年初も、香港では民主化勢力が大規模なデモを起こし、普通選挙の導入など5項目を要求していた。一方、終身国家主席も可能となった習近平氏は、レガシーとして1日も早く香港を中国本土と一体化しようと画策している。元々、一国二制度は鄧小平氏が将来台湾の併合をもくろんで計画した制度で、まず、香港に導入された。習近平氏はこれを名実共に一国一制度にせんとし、強権的な対応もいとわない姿勢である。

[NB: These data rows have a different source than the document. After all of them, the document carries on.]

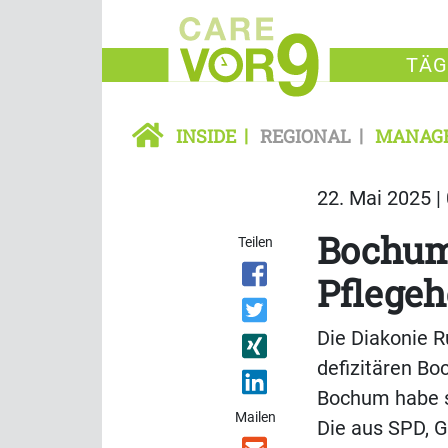
TÄG
INSIDE
REGIONAL
MANAG
22. Mai 2025 |
Bochum
Teilen
Pflegeh
Die Diakonie R
defizitären B
Bochum habe se
Mailen
Die aus SPD,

▼ところで、中国が世界第2位の経済的発展を遂げたのは、ひとえに香港のおかげである。ここ10年弱の期間、中国本土の企業は株式の7割、債権の6割を香港経由で資金調達してきた。香港はチベットやウイグルと同様、中国にとって絶対不可侵の核心的利益なのだ。

▼比較的自由な教育環境で育った香港の若者は、西側に普遍的な自由と民主主義を獲得するために死を賭して戦ったとしても徒労に終わるだろう。中国は共産党による事実上の一党独裁体制であり、習近平氏は香港だけに特別な地位を与えるはずがない。若者が過激な行動に出た場合、香港に駐屯している人民解放軍が容赦なく鎮圧するだろう。従って、若者は是が非でもこれらの権利を手中に収めたいと願うならば香港から出るしかない。

▼香港人の半分は英国パスポートを所有していたり、また、約30万人の香港人はカナダのビザを有したりしているようだ。ところで、日本は、かつて明治時代後半から周恩来元首相ら1万人弱の中国人留学生を受け入れてきた。もちろん、中国に対する内政干渉は避けねばならないが、同時にわれわれは香港を脱出したいと願う優秀な若者に対して、日本も移住先の一つとして選択されるようにしておきたい。